Now, the naysayers, like the people who don’t think Smoltz is any good anymore, say, “Yeah, but if you see that the pitcher got hammered in those 40 IP...”

So what does that mean?  Does that mean that we are now pretty darn certain that he is a bad pitcher even if we only have 40 IP to work with, because we “saw that he got hammered?”

No.

Now, putting aside the subjective nature of what it means to get “hammered” what we basically have by observing a pitcher getting hammered is more granular data.  With that, our standard error around a pitcher’s true talent in those 40 IP goes down.  So basically we are indeed more certain that he is a poor pitcher than we would be if all we knew was that he had an 8.00 ERA in 40 IP.

How much more certain?  I don’t know, but I would guess, “Not that much.”

Why is that?  Basically because there is “random” fluctuation in a pitcher’s “hammer factor” just as there is random fluctuation in a pitcher’s ERA.  A good pitcher may get hammered in any given day or month (3 IP or 50 IP) and a bad pitcher may not.

So basically, the rule is that the more granular your data, the more certainty you have given a certain sample size of that data.  But it is only a matter of degree and in most cases the differences are small.  What I mean is that the difference in certainty between your assessment of a pitcher from his ERA in 40 IP is not a whole lot less than from whether he got hammered or not in those 40 IP.  The reason for that is that the ERA and the “hammer factor” are very dependent variables.  If you had granular data that was more independent (of ERA), then the difference in your certainty between one set of data and the other might be greater.  IOW, it is pretty likely that a pitcher with a high ERA got hammered, and vice versa.  Not 100% likely, but the correlation is high.  Keep in mind that there are some levels of data that do NOT have much of an uncertainty factor as compared to other levels of data.  For example, let’s say that you used triples rates and other things like SB attempts or bases advanced as a measure of a player’s pure speed.  You would recognize that there is going to be sample error and biases (e.g., park effects) with that.  But what about if you just measured each guy in the 40 or the 60 with a stopwatch a few times on separate days.
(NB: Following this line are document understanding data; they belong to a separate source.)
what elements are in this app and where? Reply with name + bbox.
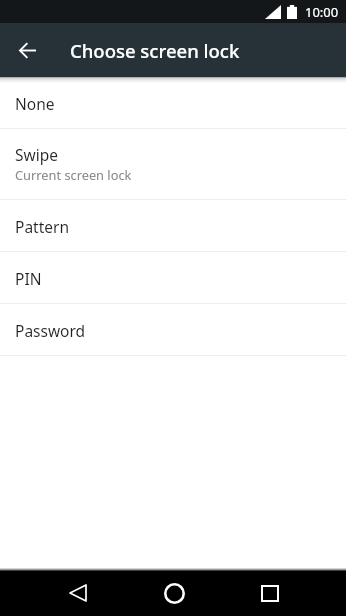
button[interactable]: PIN <box>0 252 346 303</box>
button[interactable]: Recent apps <box>246 569 294 616</box>
button[interactable]: Home <box>150 569 198 616</box>
staticText: None <box>15 93 55 114</box>
staticText: Choose screen lock <box>70 38 240 63</box>
button[interactable]: Swipe <box>0 129 346 199</box>
button[interactable]: Back <box>54 569 102 616</box>
staticText: PIN <box>15 268 42 289</box>
staticText: Pattern <box>15 216 69 237</box>
button[interactable]: Password <box>0 304 346 355</box>
button[interactable]: Pattern <box>0 200 346 251</box>
staticText: Password <box>15 320 86 341</box>
staticText: Current screen lock <box>15 166 132 183</box>
staticText: 10:00 <box>305 3 339 21</box>
button[interactable]: None <box>0 77 346 128</box>
staticText: Swipe <box>15 144 58 165</box>
button[interactable]: Navigate up <box>7 29 49 71</box>
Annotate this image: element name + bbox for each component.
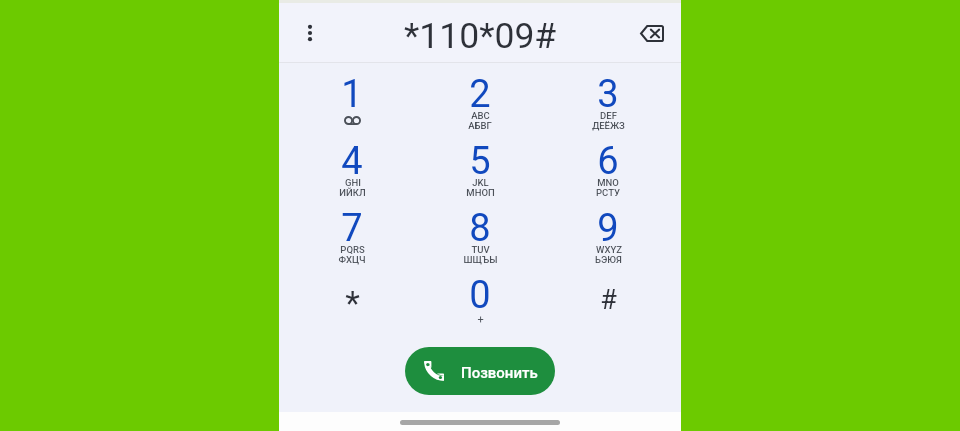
staticText: Позвонить xyxy=(461,364,538,382)
staticText: ЬЭЮЯ xyxy=(595,254,622,265)
staticText: MNO xyxy=(597,177,619,187)
staticText: TUV xyxy=(471,244,490,254)
staticText: АБВГ xyxy=(468,120,492,131)
button[interactable]: 0 xyxy=(416,265,544,332)
staticText: JKL xyxy=(472,177,489,187)
staticText: ФХЦЧ xyxy=(338,254,366,265)
staticText: 1 xyxy=(341,72,363,117)
staticText: 6 xyxy=(597,139,619,184)
staticText: ДЕЁЖЗ xyxy=(592,120,625,131)
button[interactable]: Backspace xyxy=(634,15,670,51)
staticText: PQRS xyxy=(340,244,365,254)
staticText: 2 xyxy=(469,72,491,117)
staticText: 0 xyxy=(469,273,491,318)
staticText: + xyxy=(477,313,484,326)
staticText: *110*09# xyxy=(404,15,557,57)
staticText: 9 xyxy=(597,206,619,251)
staticText: DEF xyxy=(600,110,617,120)
button[interactable]: 8 xyxy=(416,198,544,265)
staticText: РСТУ xyxy=(596,187,620,198)
button[interactable]: More options xyxy=(292,15,328,51)
staticText: 3 xyxy=(597,72,619,117)
staticText: 4 xyxy=(341,139,363,184)
button[interactable]: 1 xyxy=(288,64,416,131)
staticText: 5 xyxy=(469,139,491,184)
staticText: 7 xyxy=(341,206,363,251)
staticText: GHI xyxy=(345,177,361,187)
button[interactable]: 7 xyxy=(288,198,416,265)
button[interactable]: 2 xyxy=(416,64,544,131)
staticText: # xyxy=(600,284,617,316)
button[interactable]: * xyxy=(288,265,416,332)
staticText: WXYZ xyxy=(596,244,622,254)
button[interactable]: 4 xyxy=(288,131,416,198)
button[interactable]: 5 xyxy=(416,131,544,198)
button[interactable]: 9 xyxy=(544,198,672,265)
button[interactable]: 6 xyxy=(544,131,672,198)
staticText: ИЙКЛ xyxy=(339,187,366,198)
button[interactable]: Позвонить xyxy=(405,347,555,395)
staticText: ШЩЪЫ xyxy=(463,254,498,265)
button[interactable]: 3 xyxy=(544,64,672,131)
button[interactable]: # xyxy=(544,265,672,332)
staticText: МНОП xyxy=(466,187,495,198)
staticText: ABC xyxy=(471,110,490,120)
staticText: * xyxy=(345,283,360,323)
staticText: 8 xyxy=(469,206,491,251)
While there is going to be some fluctuation and measurement error there, it won’t be much.  This level of data is going to give you an answer with MUCH more certainty than the “speed score” stuff. Anyway, I digressed a little.

OK, what about the “stuff” thing?  Two things:

One, you now have another level of granularity of data.  And that can fluctuate as well.  Plus, it is hard to quantify that data in the short run.  One pitcher’s 91 mph fastball may be great and another pitcher’s 95 mph fastball can suck.  And if you think that a trained eye can distinguish the two in a few outings, I have news for you:  They can’t.  Which is why you have pitchers with supposedly great stuff who pitch for a while in the major leagues until it becomes evident from their results that they are awful and you have pitchers without supposedly great stuff who languish in the minors for years and then when they finally get their chance in the bigs they shine.  Why can’t the scouts tell beforehand?  I don’t know, but they can’t.  I don’t mean that they can’t at all. I mean that the can to only a relatively small degree.  For some pitchers at the extremes it may be fairly obvious, but for many pitchers in the middle, it is not.  You need to run them out there for a while and see what they do.  And even then…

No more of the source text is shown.